# I sawed up my old hunting buddy



## Tennessee Tim (Dec 15, 2010)

As many remember my old hunting buddy http://www.woodworkingtalk.com/f26/my-old-hunting-buddy-46421/
and I sawed her up today.

This is how we saw wild pieces!!!!

















Sawing the straight section

















Enjoy!!!


----------



## Da Aardvark (Oct 11, 2012)

It's Got GNARL !


----------



## Tennessee Tim (Dec 15, 2010)

Noooooooo....THIS is gnarly!!


----------



## Da Aardvark (Oct 11, 2012)

Yup GNARL-Y
That top set would make another headboard.
How long are the pieces, what is the ~m.c..


----------



## Tennessee Tim (Dec 15, 2010)

Minimum 47" length in one log crotch and 70"+ on the other crotch.
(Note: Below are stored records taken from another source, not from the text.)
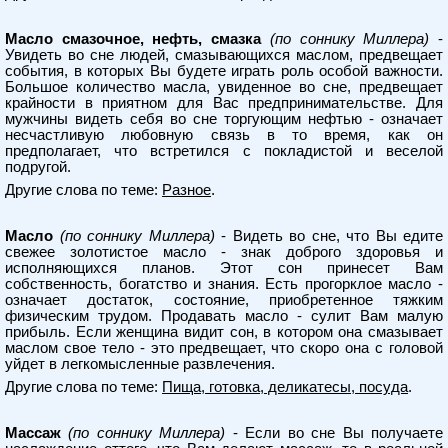
Масло смазочное, нефть, смазка
(по соннику Миллера)
-
Увидеть во сне людей, смазывающихся маслом, предвещает
события, в которых Вы будете играть роль особой важности.
Большое количество масла, увиденное во сне, предвещает
крайности в приятном для Вас предпринимательстве. Для
мужчины видеть себя во сне торгующим нефтью - означает
несчастливую любовную связь в то время, как он
предполагает, что встретился с покладистой и веселой
подругой.
Другие слова по теме:
Разное
.
Масло
(по соннику Миллера)
- Видеть во сне, что Вы едите
свежее золотистое масло - знак доброго здоровья и
исполняющихся планов. Этот сон принесет Вам
собственность, богатство и знания. Есть прогорклое масло -
означает достаток, состояние, приобретенное тяжким
физическим трудом. Продавать масло - сулит Вам малую
прибыль. Если женщина видит сон, в котором она смазывает
маслом свое тело - это предвещает, что скоро она с головой
уйдет в легкомысленные развлечения.
Другие слова по теме:
Пища, готовка, деликатесы, посуда
.
Массаж
(по соннику Миллера)
- Если во сне Вы получаете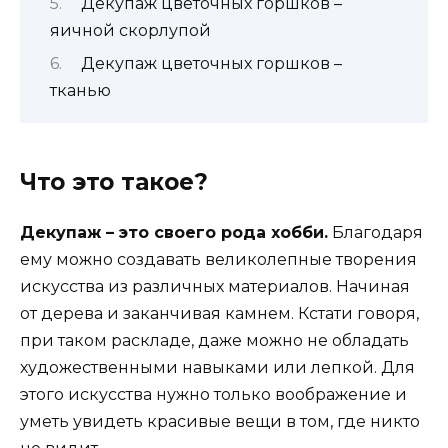
Декупаж цветочных горшков –
яичной скорлупой
Декупаж цветочных горшков –
тканью
Что это такое?
Декупаж – это своего рода хобби.
Благодаря
ему можно создавать великолепные творения
искусства из различных материалов. Начиная
от дерева и заканчивая камнем. Кстати говоря,
при таком раскладе, даже можно не обладать
художественными навыками или лепкой. Для
этого искусства нужно только воображение и
уметь увидеть красивые вещи в том, где никто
MC I'd guess at 25% or less....dry internally when I cut.


----------



## Tennessee Tim (Dec 15, 2010)

Aard, after reviewing pics, those 2 pieces are: 9" end, 20" mid, 28" crotch end and 78" long each @ 8/4 thick.

I've learned to incorporate the log/fletch min/max sizes into my file name.....saves alot of researching notes!!!! The Lord is good if you ask for the wisdom!!!


----------